TASK OBJECTIVE:
In the entries that follow, find the line containing "Who Should and Shouldn’t Use Memrise" and the line containing "and nations in", then copy exactly everything from the first through the second except the pictures.
= = = = = = =
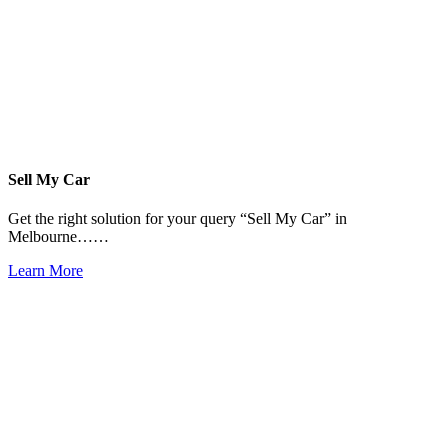
Sell My Car
Get the right solution for your query “Sell My Car” in
Melbourne……
Learn More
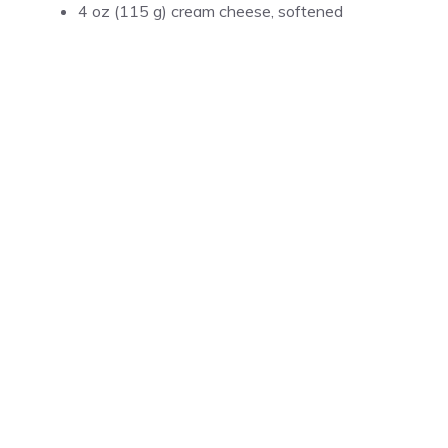
4 oz (115 g) cream cheese, softened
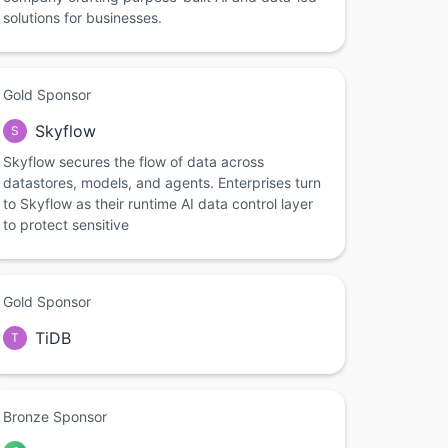
solutions for businesses.
Gold Sponsor
Skyflow
S
Skyflow secures the flow of data across
datastores, models, and agents. Enterprises turn
to Skyflow as their runtime AI data control layer
to protect sensitive
Gold Sponsor
TiDB
T
Bronze Sponsor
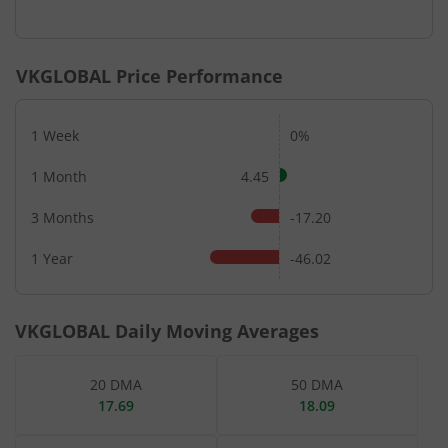
VKGLOBAL
Price Performance
1 Week
0%
1 Month
4.45
3 Months
-17.20
1 Year
-46.02
VKGLOBAL
Daily Moving Averages
20 DMA
50 DMA
17.69
18.09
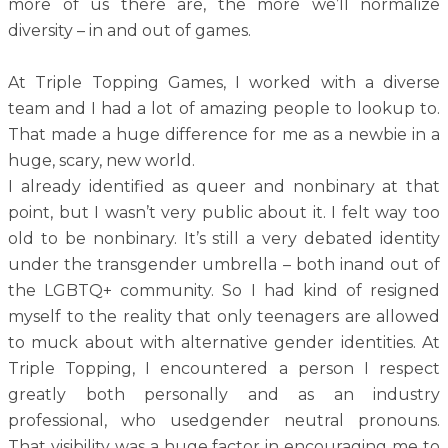
more of us there are, the more we’ll normalize
diversity – in and out of games.
At Triple Topping Games, I worked with a diverse
team and I had a lot of amazing people to lookup to.
That made a huge difference for me as a newbie in a
huge, scary, new world.
I already identified as queer and nonbinary at that
point, but I wasn’t very public about it. I felt way too
old to be nonbinary. It’s still a very debated identity
under the transgender umbrella – both inand out of
the LGBTQ+ community. So I had kind of resigned
myself to the reality that only teenagers are allowed
to muck about with alternative gender identities. At
Triple Topping, I encountered a person I respect
greatly both personally and as an industry
professional, who usedgender neutral pronouns.
That visibility was a huge factor in encouraging me to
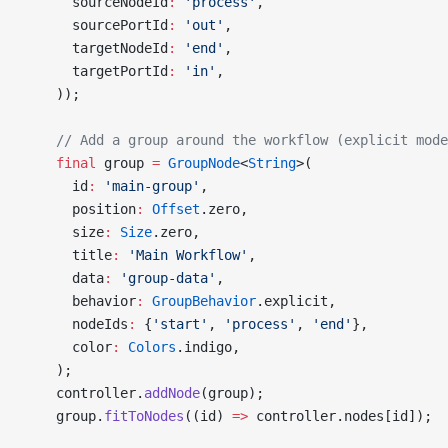
      sourceNodeId
:
 'process'
,
      sourcePortId
:
 'out'
,
      targetNodeId
:
 'end'
,
      targetPortId
:
 'in'
,
    ));
    // Add a group around the workflow (explicit mode
    final
 group 
=
 GroupNode
<
String
>(
      id
:
 'main-group'
,
      position
:
 Offset
.zero,
      size
:
 Size
.zero,
      title
:
 'Main Workflow'
,
      data
:
 'group-data'
,
      behavior
:
 GroupBehavior
.explicit,
      nodeIds
:
 {
'start'
, 
'process'
, 
'end'
},
      color
:
 Colors
.indigo,
    );
    controller.
addNode
(group);
    group.
fitToNodes
((id) 
=>
 controller.nodes[id]);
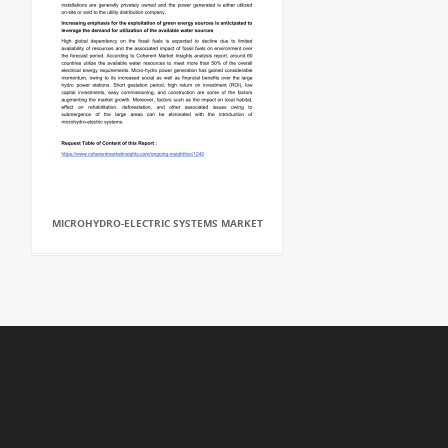
MICROHYDRO-ELECTRIC SYSTEMS MARKET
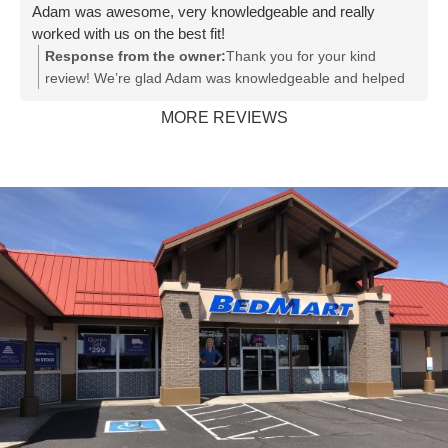
Adam was awesome, very knowledgeable and really
worked with us on the best fit!
Response from the owner:
Thank you for your kind
review! We’re glad Adam was knowledgeable and helped
you find the best fit. We appreciate your support!
MORE REVIEWS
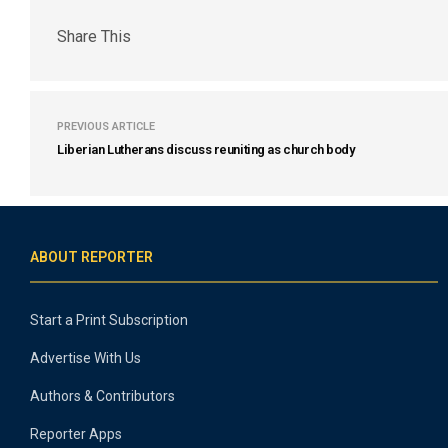
Share This
PREVIOUS ARTICLE
Liberian Lutherans discuss reuniting as church body
ABOUT REPORTER
Start a Print Subscription
Advertise With Us
Authors & Contributors
Reporter Apps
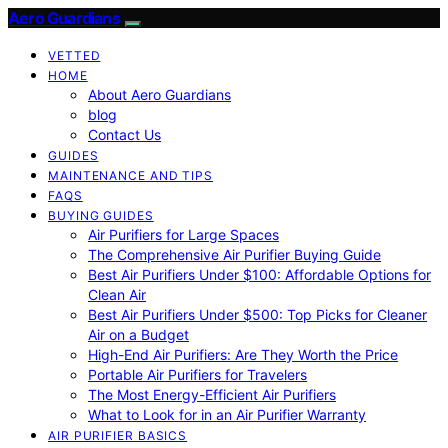
Aero Guardians
VETTED
HOME
About Aero Guardians
blog
Contact Us
GUIDES
MAINTENANCE AND TIPS
FAQS
BUYING GUIDES
Air Purifiers for Large Spaces
The Comprehensive Air Purifier Buying Guide
Best Air Purifiers Under $100: Affordable Options for
Clean Air
Best Air Purifiers Under $500: Top Picks for Cleaner
Air on a Budget
High-End Air Purifiers: Are They Worth the Price
Portable Air Purifiers for Travelers
The Most Energy-Efficient Air Purifiers
What to Look for in an Air Purifier Warranty
AIR PURIFIER BASICS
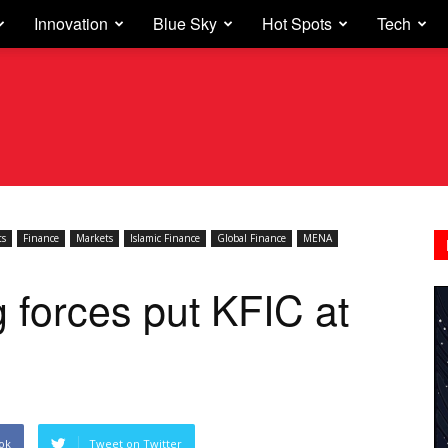
Innovation
Blue Sky
Hot Spots
Tech
ts
Finance
Markets
Islamic Finance
Global Finance
MENA
g forces put KFIC at
ok
Tweet on Twitter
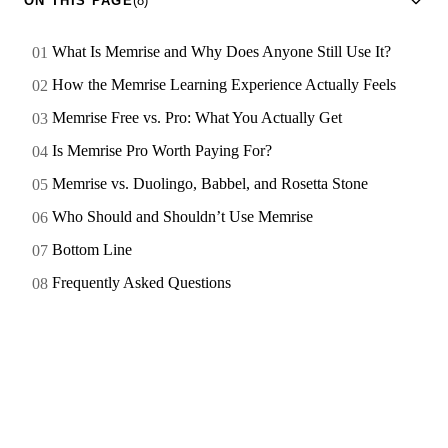
ON THIS PAGE
(8)
What Is Memrise and Why Does Anyone Still Use It?
How the Memrise Learning Experience Actually Feels
Memrise Free vs. Pro: What You Actually Get
Is Memrise Pro Worth Paying For?
Memrise vs. Duolingo, Babbel, and Rosetta Stone
Who Should and Shouldn’t Use Memrise
Bottom Line
Frequently Asked Questions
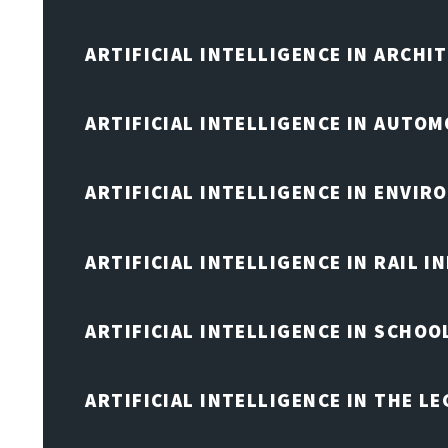
ARTIFICIAL INTELLIGENCE IN ARCHI
ARTIFICIAL INTELLIGENCE IN AUTOM
ARTIFICIAL INTELLIGENCE IN ENVIR
ARTIFICIAL INTELLIGENCE IN RAIL 
ARTIFICIAL INTELLIGENCE IN SCHOO
ARTIFICIAL INTELLIGENCE IN THE L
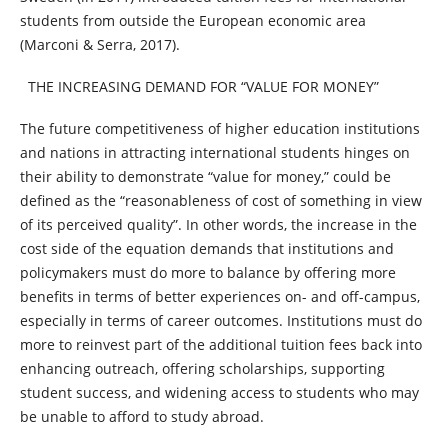
students from outside the European economic area
(Marconi & Serra, 2017).
THE INCREASING DEMAND FOR “VALUE FOR MONEY”
The future competitiveness of higher education institutions
and nations in attracting international students hinges on
their ability to demonstrate “value for money,” could be
defined as the “reasonableness of cost of something in view
of its perceived quality”. In other words, the increase in the
cost side of the equation demands that institutions and
policymakers must do more to balance by offering more
benefits in terms of better experiences on- and off-campus,
especially in terms of career outcomes. Institutions must do
more to reinvest part of the additional tuition fees back into
enhancing outreach, offering scholarships, supporting
student success, and widening access to students who may
be unable to afford to study abroad.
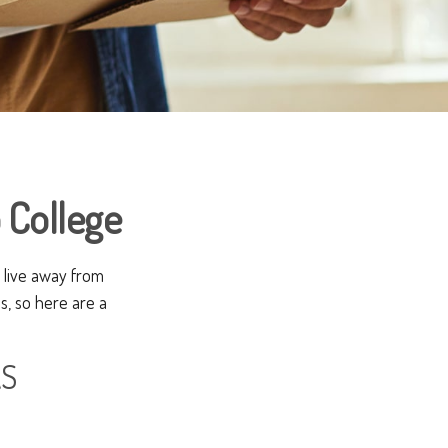
 College
ll live away from
s, so here are a
AS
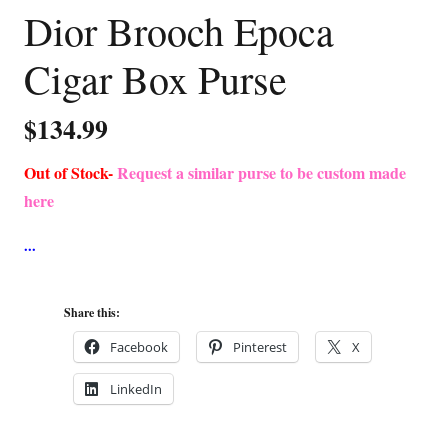
Dior Brooch Epoca
Cigar Box Purse
$
134.99
Out of Stock-
Request a similar purse to be custom made
here
Share this:
Facebook
Pinterest
X
LinkedIn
= = = = = = =
EXERCISE RESPONSE:
Who Should and Shouldn’t Use Memrise
Bottom Line
Frequently Asked Questions
ARTIFICIAL INTELLIGENCE IN ARCHI
ARTIFICIAL INTELLIGENCE IN AUTOM
ARTIFICIAL INTELLIGENCE IN ENVIR
ARTIFICIAL INTELLIGENCE IN RAIL 
ARTIFICIAL INTELLIGENCE IN SCHOO
ARTIFICIAL INTELLIGENCE IN THE L
students from outside the European economic area
(Marconi & Serra, 2017).
THE INCREASING DEMAND FOR “VALUE FOR MONEY”
The future competitiveness of higher education institutions
and nations in attracting international students hinges on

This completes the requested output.